Damned censorship

3 mins read

With the second issue of “Batman: Damned” looming on the horizon, I feel the need to go back and discuss the first issue featuring the first appearance of the “Bat Wang,” which DC Comics later covered up. It really opened up an old wound with me: censorship.

DC’s Black Label logo. Photo courtesy DC Comics

When DC Comics first announced the launching of their Black Label imprint, I was excited. Top creators were given creative freedom to tell stories both in and out of continuity without the constraints of a Teen Plus rating. The key to this entire thing was that this imprint was for mature readers.

DC’s website defines a mature comic book as “Appropriate for readers age 17 and older. Mature comics may contain intense violence, extensive profanity, nudity, sexual themes and other content suitable only for older readers.”

The label itself states ‘Mature’, which means mature readers are averrable to adeptly process what they’re reading. If you can’t handle reading profanity or seeing graphic images then you probably shouldn’t read it.

The moment under scrutiny, for those who haven’t seen it, is a dark panel in the Batcave where Batman has just arrived after a very strenuous night of patrol. After exiting the Batmobile, he sheds his suit down to his bare skin revealing his private parts.

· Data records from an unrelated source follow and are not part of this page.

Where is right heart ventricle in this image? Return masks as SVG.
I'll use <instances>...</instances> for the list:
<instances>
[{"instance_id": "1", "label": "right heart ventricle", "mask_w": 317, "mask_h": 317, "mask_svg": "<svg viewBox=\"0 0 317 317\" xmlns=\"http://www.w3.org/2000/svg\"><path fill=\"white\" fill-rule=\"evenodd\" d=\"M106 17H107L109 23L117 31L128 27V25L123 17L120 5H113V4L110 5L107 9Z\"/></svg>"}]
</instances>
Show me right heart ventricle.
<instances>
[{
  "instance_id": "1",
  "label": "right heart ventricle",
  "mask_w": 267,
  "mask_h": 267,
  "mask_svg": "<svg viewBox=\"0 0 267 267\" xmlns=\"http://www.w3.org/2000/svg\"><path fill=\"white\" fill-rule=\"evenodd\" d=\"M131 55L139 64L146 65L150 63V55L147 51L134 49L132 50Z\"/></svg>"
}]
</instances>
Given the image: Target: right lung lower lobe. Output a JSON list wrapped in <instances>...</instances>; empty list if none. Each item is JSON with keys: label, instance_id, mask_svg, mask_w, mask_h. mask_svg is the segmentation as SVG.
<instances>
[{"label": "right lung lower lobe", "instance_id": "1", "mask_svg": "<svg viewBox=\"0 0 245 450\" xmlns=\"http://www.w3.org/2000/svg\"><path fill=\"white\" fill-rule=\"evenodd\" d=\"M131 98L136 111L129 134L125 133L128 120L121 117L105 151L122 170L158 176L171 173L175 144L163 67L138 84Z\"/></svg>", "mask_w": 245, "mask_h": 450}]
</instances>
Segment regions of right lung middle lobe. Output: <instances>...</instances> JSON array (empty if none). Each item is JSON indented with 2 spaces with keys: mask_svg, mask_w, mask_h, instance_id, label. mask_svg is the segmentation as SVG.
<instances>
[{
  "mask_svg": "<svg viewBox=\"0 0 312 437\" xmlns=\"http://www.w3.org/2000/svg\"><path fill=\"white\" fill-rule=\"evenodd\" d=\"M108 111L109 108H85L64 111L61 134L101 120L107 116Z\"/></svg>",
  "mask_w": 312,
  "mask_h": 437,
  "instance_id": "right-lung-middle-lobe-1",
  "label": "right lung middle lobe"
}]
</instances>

The censored panel from “Batman: Damned.” For the uncensored version, click here. “Batman: Damned” was penned by Brian Azzarello with art by Lee Bermejo. Photo courtesy DC Comics

It’s not a gratuitous scene. It’s not sexual. It’s actually a very solemn and poignant moment. It really drives home a more human aspect of Bruce that we don’t often get to see. He’s had an exceptionally trying night and the first thing he does is strip off the Batsuit to remove that heavy weight he is feeling.

If a first responder has a bad night, or a bad shift where something awful happens, I would imagine the first thing they would want to do is remove their uniform. It’s like a psychological escape to get away from the horrors of the job. We’ve seen scenes like this before but usually it’s approached from a different angle and the most we see is a toned buttocks.

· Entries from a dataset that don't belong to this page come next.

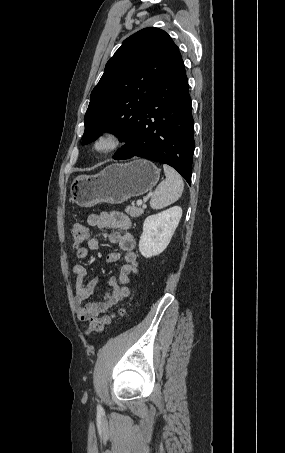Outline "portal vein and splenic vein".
Returning a JSON list of instances; mask_svg holds the SVG:
<instances>
[{"label":"portal vein and splenic vein","mask_w":285,"mask_h":453,"mask_svg":"<svg viewBox=\"0 0 285 453\" xmlns=\"http://www.w3.org/2000/svg\"><path fill=\"white\" fill-rule=\"evenodd\" d=\"M142 203H143L142 200H138L136 204H137L138 206H141Z\"/></svg>","instance_id":"18ae733b"}]
</instances>
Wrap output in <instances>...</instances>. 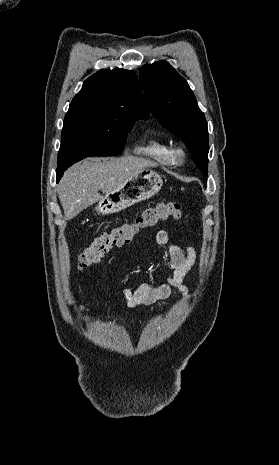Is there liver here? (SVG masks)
Returning a JSON list of instances; mask_svg holds the SVG:
<instances>
[{"label": "liver", "mask_w": 279, "mask_h": 465, "mask_svg": "<svg viewBox=\"0 0 279 465\" xmlns=\"http://www.w3.org/2000/svg\"><path fill=\"white\" fill-rule=\"evenodd\" d=\"M154 164L144 158L123 156L120 158H89L70 167L58 185V196L66 220L73 219L81 211L100 201L99 193H109L135 173Z\"/></svg>", "instance_id": "obj_1"}]
</instances>
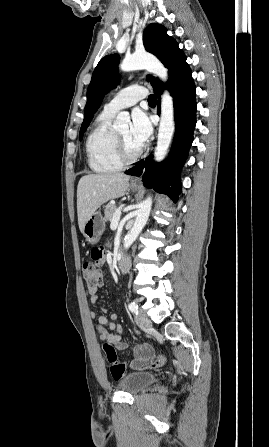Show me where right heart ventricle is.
<instances>
[{"mask_svg":"<svg viewBox=\"0 0 269 447\" xmlns=\"http://www.w3.org/2000/svg\"><path fill=\"white\" fill-rule=\"evenodd\" d=\"M113 116L114 114L103 110L98 115L95 128L87 141L89 166L98 173L116 171L122 167L115 153V132L111 126Z\"/></svg>","mask_w":269,"mask_h":447,"instance_id":"right-heart-ventricle-1","label":"right heart ventricle"}]
</instances>
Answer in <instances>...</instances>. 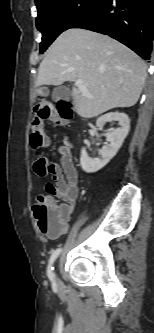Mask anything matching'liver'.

After such serious backlash over the image, DC has stated that the panel will be edited in future printings of the issue and collector editions. Unfortunately, we live in a very sensitive world right now where hordes of people become upset at the drop of a hat over any mundane thing which displeases them.

I doubt that this particular scene was included when “Batman: Damned” was originally pitched but when it came time to approve pages, someone gave this the go-ahead. Was it not thought of as something that might be problematic then? DC made the decision to send the issue to press with the “shadow of the bat” included and they need to stand by that decision.

“Batman: Damned” is the first in a long line of mature DC Titles. Characters like Superman and Wonder Woman are also expected to be featured in Black Label. Photo courtesy DC Comics.

You can not tell a creative team to come up with a work that has no normative boundaries and then decide afterward that it’s too obscene and sensor it.

Prose literature has no rating system. They are not bound by any confines of content. A person of any age can walk into a bookstore and grab a book off the shelf and purchase it or look through it and see any number of curse words, violence, sex, or any other kind of content that might be deemed offensive.

Artwork in museums have long contained the naked body yet we still take our children there on class trips to see it. The constraints of comic books have always been under much more scrutiny, much like music has. No work of art, whether it be comic books, prose, canvas, music, or any art form aimed at a mature adult audience should be censored.

What really concerns me here is the question of what is in store for the rest of these Black Label books that have been teased. DC gave creators unlimited power when these stories were pitched. Will we now see some stories rewritten or edited?

I’m not so much concerned that we may never see these books hit shelves, but will the quality be the same? Or will these creators now have to walk on egg shells and sacrifice story quality as to not rock the boat? Only time will tell.

“Batman: Damned no. 2” will be out November 21st.